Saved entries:
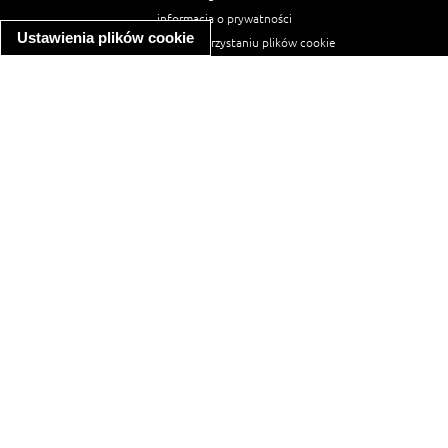
informacja o prywatności
Ustawienia plików cookie
informacja o wykorzystaniu plików cookie
ułatwienia dostępu
Najpopularniejsze przepisy
spaghetti bolognese
makaron z kurczakiem w sosie śmietanowym
kanapka z indykiem
ratatouille
lahmacun
mac and cheese
zupa minestrone
cannelloni ze szpinakiem i ricottą
spaghetti przepisy
makaron z kurczakiem
tagliatelle z kurczakiem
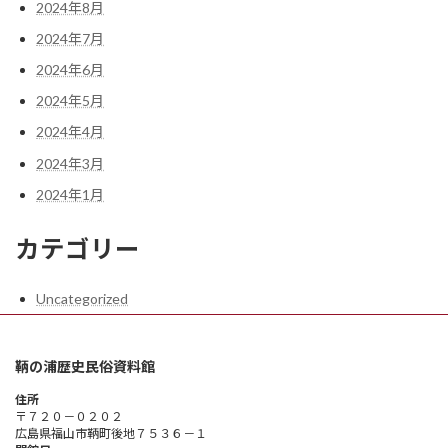
2024年8月
2024年7月
2024年6月
2024年5月
2024年4月
2024年3月
2024年1月
カテゴリー
Uncategorized
鞆の浦歴史民俗資料館
住所
〒７２０－０２０２
広島県福山市鞆町後地７５３６－１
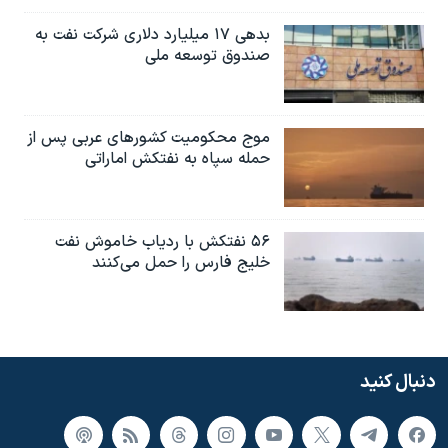
بدهی ۱۷ میلیارد دلاری شرکت نفت به
صندوق توسعه ملی
موج محکومیت کشورهای عربی پس از
حمله سپاه به نفتکش اماراتی
۵۶ نفتکش با ردیاب خاموش نفت
خلیج فارس را حمل می‌کنند
دنبال کنید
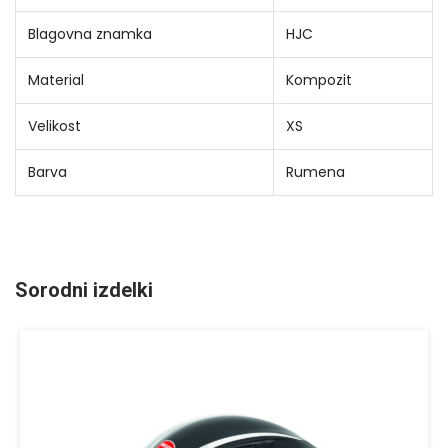
Blagovna znamka
HJC
Material
Kompozit
Velikost
XS
Barva
Rumena
Sorodni izdelki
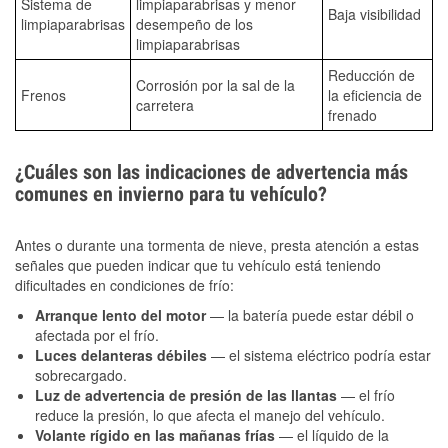
Sistema de
limpiaparabrisas y menor
Baja visibilidad
limpiaparabrisas
desempeño de los
limpiaparabrisas
Reducción de
Corrosión por la sal de la
Frenos
la eficiencia de
carretera
frenado
¿Cuáles son las indicaciones de advertencia más
comunes en invierno para tu vehículo?
Antes o durante una tormenta de nieve, presta atención a estas
señales que pueden indicar que tu vehículo está teniendo
dificultades en condiciones de frío:
Arranque lento del motor
— la batería puede estar débil o
afectada por el frío.
Luces delanteras débiles
— el sistema eléctrico podría estar
sobrecargado.
Luz de advertencia de presión de las llantas
— el frío
reduce la presión, lo que afecta el manejo del vehículo.
Volante rígido en las mañanas frías
— el líquido de la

ACTIVITY
Omitting the images, transcribe every record exactly.

SOLUTION TO THE PROBLEM
informacja o prywatności
Ustawienia plików cookie
informacja o wykorzystaniu plików cookie
ułatwienia dostępu
Najpopularniejsze przepisy
spaghetti bolognese
makaron z kurczakiem w sosie śmietanowym
kanapka z indykiem
ratatouille
lahmacun
mac and cheese
zupa minestrone
cannelloni ze szpinakiem i ricottą
spaghetti przepisy
makaron z kurczakiem
tagliatelle z kurczakiem
2024年8月
2024年7月
2024年6月
2024年5月
2024年4月
2024年3月
2024年1月
カテゴリー
Uncategorized
鞆の浦歴史民俗資料館
住所
〒７２０－０２０２
広島県福山市鞆町後地７５３６－１
بدهی ۱۷ میلیارد دلاری شرکت نفت به
صندوق توسعه ملی
موج محکومیت کشورهای عربی پس از
حمله سپاه به نفتکش اماراتی
۵۶ نفتکش با ردیاب خاموش نفت
خلیج فارس را حمل می‌کنند
دنبال کنید
Blagovna znamka
HJC
Material
Kompozit
Velikost
XS
Barva
Rumena
Sorodni izdelki
Sistema de
limpiaparabrisas y menor
Baja visibilidad
limpiaparabrisas
desempeño de los
limpiaparabrisas
Reducción de
Corrosión por la sal de la
Frenos
la eficiencia de
carretera
frenado
¿Cuáles son las indicaciones de advertencia más
comunes en invierno para tu vehículo?
Antes o durante una tormenta de nieve, presta atención a estas
señales que pueden indicar que tu vehículo está teniendo
dificultades en condiciones de frío:
Arranque lento del motor
— la batería puede estar débil o
afectada por el frío.
Luces delanteras débiles
— el sistema eléctrico podría estar
sobrecargado.
Luz de advertencia de presión de las llantas
— el frío
reduce la presión, lo que afecta el manejo del vehículo.
Volante rígido en las mañanas frías
— el líquido de la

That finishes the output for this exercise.